Pak Harto pun —dengan Trilogi Pembangunan— sebenarnya memiliki kemiripan visi-misi seperti BK walau kemasannya berbeda. Lebih soft. Tak meledak-ledak. Lagi-lagi, dengan segala kontroversi ketika ia naik ke panggung kepemimpinan nasional, sekaligus kejatuhannya di panggung politik, kemunculan Pak Harto dahulu, secara konsepsi dianggap sebagai kelanjutan model kepemimpinan BK (bisa setuju dan tidak setuju).
Terkait judul di atas, maknanya apa? Bila sosok BK dan Pak Harto hidup di zaman now, kemungkinan besar politik identitas tidak bakal muncul atau tidak seheboh sekarang ini. Pertanyaan untuk mengurai asumsi di atas sangat sederhana bahkan lucu, “Pilpres itu mencari pemimpin bangsa atau memilih ketua majelis taklim, kok bawa-bawa ulama segala?”

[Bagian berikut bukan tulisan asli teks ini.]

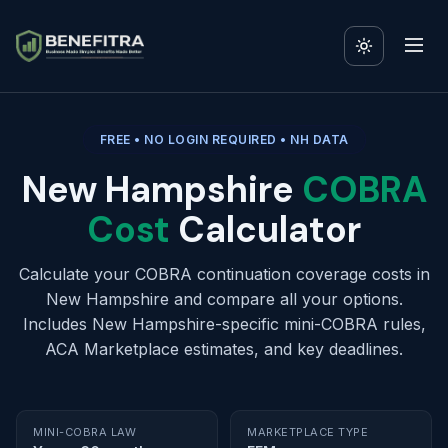
FREE • NO LOGIN REQUIRED • NH DATA
New Hampshire
COBRA
Cost
Calculator
Calculate your COBRA continuation coverage costs in
New Hampshire and compare all your options.
Includes New Hampshire-specific mini-COBRA rules,
ACA Marketplace estimates, and key deadlines.
MINI-COBRA LAW
MARKETPLACE TYPE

Namun hal ini bukan berarti para calon yang kini maju menjadi capres/cawapres dalam Pilpres 2019 tidak terlihat atau tak dijumpai sosok yang kuat sebagaimana BK dan Pak Harto dulu, bukan begitu maksudnya. Pasalnya, ada dugaan kuat bahwa mekanisme politik yang sekarang tengah dijalankan di negeri ini —adopsi model liberalisme— sebagai penyebab ketidakmampuan sistem politik membidani lahirnya pemimpin yang kuat atau melahirkan anggota parleman dan senator yang mumpuni. Istilahnya, ada strong leader di setiap lini dan strata.
Tidak bisa disangkal bahwa model dan sistem politik yang kita jalani sekarang, seperti multi partai, one man one vote/pilihan langsung, otonomi daerah, dan seterusnya dengan segala implikasi seperti high cost politics, membelah publik serta membuat gaduh sosial masyarakat, marak money politics, dan lain-lain merupakan implikasi atas 4 X amandemen UUD 1945, semenjak 1998-2002. Intinya, sistem politik yang kita pedomani sekarang ini bukan UUD 1945 asli produk founding fathers, tetapi UUD 2002 yang penuh polesan asing. Apakah kita sadar?
Jadi, siapapun terpilih menjadi presiden bila sistemnya tetap seperti sekarang ini, niscaya tak akan mampu menyelesaikan persoalan hulu bangsa secara optimal, karena sistem politik tidak mampu melahirkan kebijakan yang pro-rakyat. Pro kepentingan nasional. Analoginya bahkan sosok ulama pun ketika ia bekerja dalam sistem riba, hasilnya pasti riba.
Disadari atau tidak, bahwa era reformasi lahir sebagai antitesis era orde baru yang represif lagi otoriter, dan dipertengahan jalan, sungguh celaka, arah reformasi dibajak oleh segelintir elit yang merupakan proxy agents (asing). Mirisnya sehingga detik ini hampir semua produk hukum dan piranti legalitas bagi kebijakan publik untuk mengelola negeri ini cenderung pro kepentingan asing. Sehingga pasal 33 UUD hanya menjadi macan kertas karena produk hukum turunannya justru bertolak belakang dengan “jiwa” yang terjabar dalam pasal 33 tersebut.
Merujuk judul tulisan ini, kesimpulan sementara yang boleh diambil adalah, “Jika UUD 1945 melahirkan strong leader, tetapi praktik UUD 2002 cenderung menciptakan strong dealer!”